Богусловский сразу же оценил идею опоясать берег так называемыми приборами пограничной хитрости. Изворотливый ум русский — при нужде чего не придумает! Кому-то пришло в голову распилить чурку пополам вдоль, одну половинку вкопать в землю, вторую, с просверленной для ракеты дыркой и прикрепленным на уровне этой дырки бойком, присоединить мягкими ремешками, как шарниром, по верху соединить половинки подвижным полозком, к которому привязывалась либо суровая нитка, либо тонкая проволока. Растягивалась она на двадцать-тридцать метров в два конца. Задел человек за оттяжку, потянул, значит, полозок, и падает половинка чурки, ударяясь бойком о камень, расчетливо положенный специально для этого, — ракета летит в небо. Для наряда — сигнал, нарушитель — напуган. Побежал если дальше, глядишь, еще одну ракету в воздух поднял — совсем тогда ясно, куда путь он держит. Иногда, редко правда, такие «приборы» начинялись холостыми патронами. Эффект от этого отменный. Если нарушитель вооружен, начинает отвечать на выстрел выстрелом.

— Молодцы. Только сомнение есть: насколько эффективно? — прервал Богусловский начштаба отряда. — Они же не татями намерены, а открыто. Чем больше шума, тем лучше. Не вылезая из лодок, огонь станут вести. Отстреливаться.

— Мы первыми огонь не откроем. Тем более — когда они в лодках еще будут. В окопах сидеть станем, не высовываясь вовсе. Высадятся, думаю. Раз им велено раненых получить. А на ракеты, да еще с выстрелами, откроют, думаю, обязательно огонь. Вот пусть и стреляют. Патроны жгут. А мы тем временем по флангам, вот здесь, — вновь указка заскользила по схеме, — отрежем их от берега. Прикроем маневр дымшашками и станкпулеметами.

— Холостыми? — хотя и догадался Богусловский, но посчитал нужным уточнить.

— Да. По ленте заряжено. Маловато, конечно. Побольше бы зарядить, но… Дымшашек тоже раз-два и — обчелся.

— Поправимо это, — ответил Богусловский и попросил соединить его с начальником тыла округа.

Пока телефонисты пробивались от коммутатора к коммутатору, Богусловский продолжал слушать доклад, «прокручивая» еще и еще раз предстоящую операцию. Виделась она ему добротно продуманной, и требовалось внести лишь мелкие поправки.

— Перед окопами, значит, МЗП?

— Да, метров десять. По флангам тоже — МЗП.

— А окопы там роются? Нет! Ладно, я на месте посмотрю. Думаю, возможно ближе к берегу провести боковые ходы сообщения. И еще меня смущает: дымовая завеса. Не задымить ли нам провокаторов? По ветру.

— Отлично. Зажженные дымовые побросать к ним ближе! — воодушевленный хорошей мыслью, воскликнул начальник штаба отряда. — Так и сделаем!

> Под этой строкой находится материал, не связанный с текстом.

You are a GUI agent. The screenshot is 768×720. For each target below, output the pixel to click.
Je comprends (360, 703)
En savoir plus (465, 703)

Зазвонил телефон, и Богусловский, взяв трубку, начал перечислять все нужное, что срочно, эстафетой, должно быть сюда доставлено.

— К утру хорошо бы успеть, — закончил он разговор. — К утру.

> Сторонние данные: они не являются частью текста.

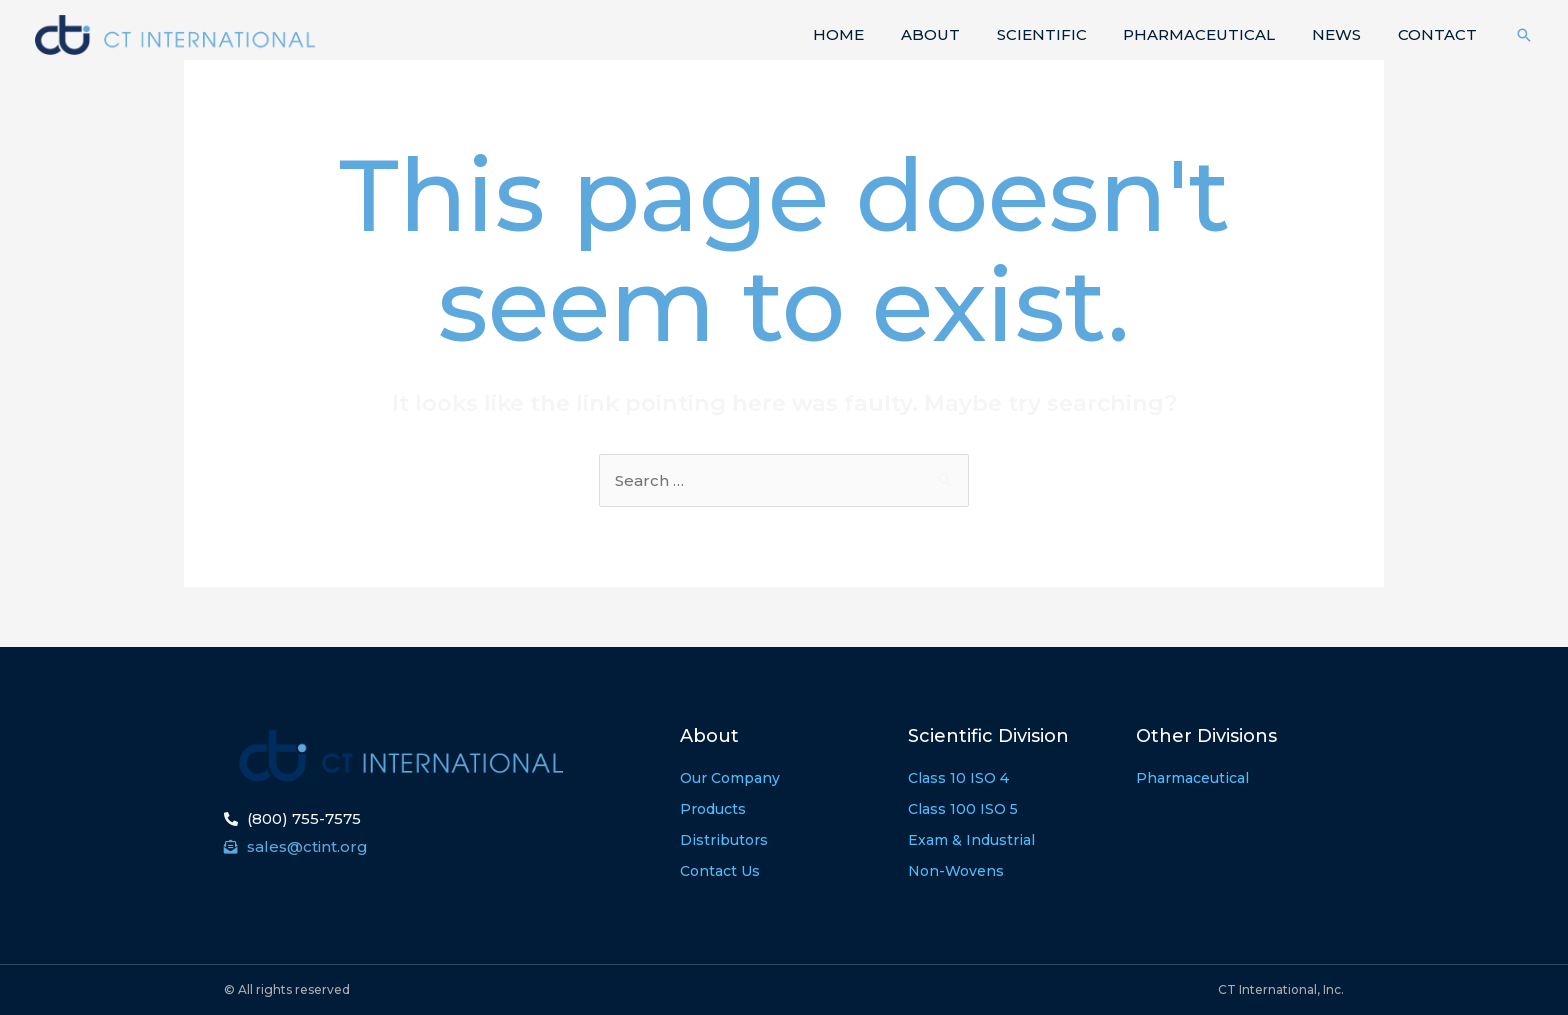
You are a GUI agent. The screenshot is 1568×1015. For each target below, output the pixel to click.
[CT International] (175, 33)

Возможно, такая спешка и не была нужна, но лучше опередить события, чем опоздать. Этого правила всегда придерживался Богусловский. Закончив разговор, он встал и спросил:

— Кони готовы?

— Да. Я — с вами. Здесь останется мой заместитель. Не будете возражать?

— Не буду, — согласился после малого колебания Богусловский. — Там сейчас дела всего важнее.

Тайга стояла непроницаемо-черно и затаенно-тихо, оттого неестественно звонко цокали подковы о подмерзшую в ночном осеннем морозце тропу. Представлялось, что даже там, за Амуром, слышна рысь торопившихся коней. Так и хотелось надеть что-то мягкое на конские ноги, чтобы не пугать непроглядную бесшумность. А ведь знал Богусловский, что отсюда за Амур даже крик не долетит, даже выстрел вряд ли будет там услышан. Но что поделаешь с собой? С натурой человеческой даже сам человек не всегда совладает.

Запахло дымом, и вскоре уже искорками начал пробиваться сквозь таежную темную плотность близкий костерок — лошади порысили еще размашистей и уверенней.

— Огонь оттуда не виден? — спросил Богусловский, хотя знал, что костер этот разведен за высокой сопкой, на поляне возле обогревателя.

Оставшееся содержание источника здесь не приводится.